A movie like Bull can be appreciated for what it does and also what it doesn’t do. Havard’s Kris is defensive above all. Her nods and headshakes are tiny. She’s not a big talker. But there’s something physically right about the way she sits atop the rodeo’s practice (mechanical) bull. She’s longer waisted than her male counterparts. Her middle is slinkier, more flexible. She looks as if she could someday take the buffeting. I expected from Bull the bovine equivalent of the equine therapy in last year’s The Mustang, in which a wild human and a wild animal find a rhythm and thereby transcend their unhappy selves; but there isn’t the slightest hint here of a mystical transference. Silverstein comes out of the world of experiential documentaries, and her framing (the cinematographer is Shabier Kirchner) — given the milieu — is gentle. Silverstein has an instinct for when to go close and when to stay out of her subjects’ way, when to jangle and when to gaze steadily. There’s little music apart from what comes from the echoey rodeo speakers, and what there is (by William Ryan Fritch) serves as a faintly shimmering counterpoint to the clanging stables, chittering insects, and bull snorts.

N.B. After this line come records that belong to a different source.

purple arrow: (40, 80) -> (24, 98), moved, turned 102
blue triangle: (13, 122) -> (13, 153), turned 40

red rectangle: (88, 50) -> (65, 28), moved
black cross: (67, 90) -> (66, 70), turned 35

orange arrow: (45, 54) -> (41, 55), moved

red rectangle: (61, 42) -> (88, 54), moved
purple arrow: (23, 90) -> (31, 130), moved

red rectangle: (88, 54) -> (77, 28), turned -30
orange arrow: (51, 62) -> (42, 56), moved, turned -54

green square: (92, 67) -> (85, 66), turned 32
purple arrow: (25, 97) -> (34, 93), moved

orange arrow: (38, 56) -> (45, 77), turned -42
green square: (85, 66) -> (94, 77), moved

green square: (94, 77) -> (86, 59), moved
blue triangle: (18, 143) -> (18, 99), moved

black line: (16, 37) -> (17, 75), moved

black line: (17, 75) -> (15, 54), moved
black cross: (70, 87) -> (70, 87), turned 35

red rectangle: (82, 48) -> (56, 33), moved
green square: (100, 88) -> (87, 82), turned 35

Morgan’s performance is beautifully judged. You see his ropiness and where the ropes have frayed and torn. His spirit wants — demands — to charge ahead; his body says, “That’s not happening.” In one scene, Abe is reduced to playing straight man to a rodeo clown and has to steal gulps from a hidden stash of booze to go through with the humiliating spectacle — until he gets ripped and starts to get all Lenny Bruce and has to be dragged out of the ring. I was thinking that a dyspeptic rodeo emcee would be a good job for him, but it would also be an express train to alcoholism. Meanwhile, at the point in Bull where we expect Kris to be busy acclimating herself to the bulls, she is suddenly selling drugs for her mother’s creepy ex. A scene in which she lures a now-clean rider into springing for Oxycontin is heartbreaking, not just because Kris has fallen but because she’s so talented at bringing others down too.
Bull doesn’t underscore anything, and, as a result, you never get the good-hygiene girl-coming-of-age-on-a-farm vibe that became a cliché of Sundance-developed movies in the institute’s early days. (Sundance — which provided support for Silverstein — has learned that lesson well.) The film isn’t a sensory feast like The Rider or as packed with high drama as The Mustang, but in some ways I prefer it. It’s a stoic work, but its stoicism looks, in the end, like mercy. The filmmaker doesn’t intrude because that would seem like colluding with the Fates, and the Fates are spurious, constricting, anti-life. Neither Kris nor Abe knows what should come next, but they know what shouldn’t, which is a beginning.